WhiteHawk is now in a trading halt, pending resolution of the company’s application to the Supreme Court of Western Australia for “seeking orders in relation to the company’s inadvertent failure to lodge a cleansing notice” as required by the Corporations Act of 2001.

Vortiv Limited (VOR) began its corporate life as Transaction Solutions International, a provider of financial services for billings, payments, and automated teller machines (ATMs). While Vortiv has maintained an 24.89% equity interest in Transaction Solutions International India, the company now operates as a provider of cybersecurity protection, primarily for the government and financial sectors here in Australia. Vortiv derives around 72% of its revenue from those two sectors.

The company entered the cybersecurity space with its first acquisition – Sydney based Decipher Works (DWX) Pty Ltd. DWX began its cybersecurity work in 2007, providing consulting and support and managed services to financial institutions and large corporations.

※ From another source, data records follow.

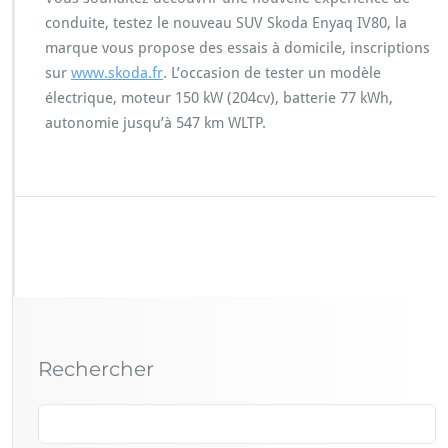
conduite, testez le nouveau SUV Skoda Enyaq IV80, la
marque vous propose des essais à domicile, inscriptions
sur
www.skoda.fr
. L’occasion de tester un modèle
électrique, moteur 150 kW (204cv), batterie 77 kWh,
autonomie jusqu’à 547 km WLTP.
Rechercher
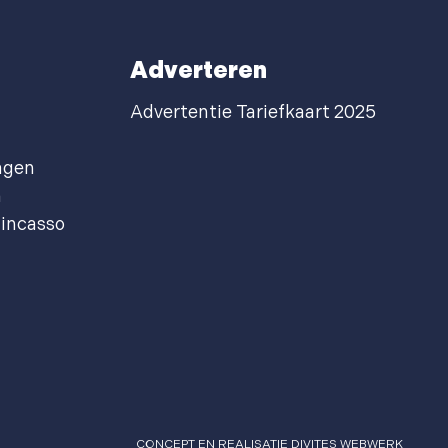
Adverteren
Advertentie Tariefkaart 2025
agen
n
incasso
CONCEPT EN REALISATIE
DIVITES WEBWERK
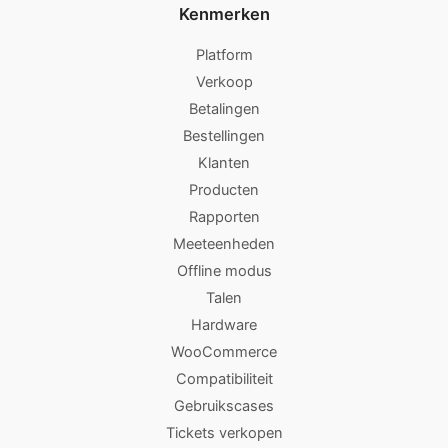
Kenmerken
Platform
Verkoop
Betalingen
Bestellingen
Klanten
Producten
Rapporten
Meeteenheden
Offline modus
Talen
Hardware
WooCommerce
Compatibiliteit
Gebruikscases
Tickets verkopen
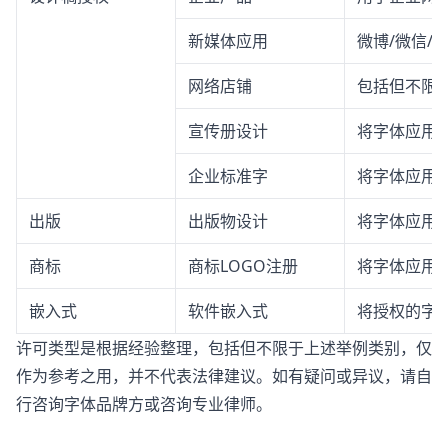
新媒体应用
微博/微信/
网络店铺
包括但不限
宣传册设计
将字体应用
企业标准字
将字体应用
出版
出版物设计
将字体应用
商标
商标LOGO注册
将字体应用于
嵌入式
软件嵌入式
将授权的字体
许可类型是根据经验整理，包括但不限于上述举例类别，仅
作为参考之用，并不代表法律建议。如有疑问或异议，请自
行咨询字体品牌方或咨询专业律师。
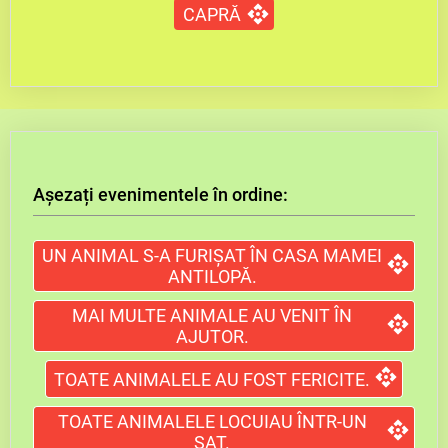
CAPRĂ
Așezați evenimentele în ordine:
UN ANIMAL S-A FURIȘAT ÎN CASA MAMEI
ANTILOPĂ.
MAI MULTE ANIMALE AU VENIT ÎN
AJUTOR.
TOATE ANIMALELE AU FOST FERICITE.
TOATE ANIMALELE LOCUIAU ÎNTR-UN
SAT.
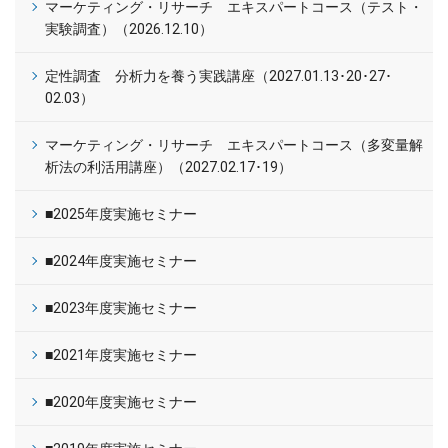
マーケティング・リサーチ エキスパートコース（テスト・
実験調査）（2026.12.10）
定性調査 分析力を養う実践講座（2027.01.13･20･27･
02.03）
マーケティング・リサーチ エキスパートコース（多変量解
析法の利活用講座）（2027.02.17･19）
■2025年度実施セミナー
■2024年度実施セミナー
■2023年度実施セミナー
■2021年度実施セミナー
■2020年度実施セミナー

In January of 2019 Vortiv added Cloudten Industries (Cloudten) Pty, with more acquisitions to come, according to Vortiv management. Cloudten provides security protection for data and cloud services as well as professional and managed services, focusing on large organisations within the financial, telecommunication, transportation, and utilities sectors.

Vortiv has grown revenues in each of the last three fiscal years and posted its first profit of $2.3 million in FY 2020. The company now counts among its clients some of Australia and New Zealand’s largest blue chip organisations.

Some market commentators who wonder why these and other cybersecurity providers have been slow in growing point to the fact many large corporations claim they can handle cybersecurity attacks in-house. The track record of hacking of some of the world’s biggest companies suggests otherwise.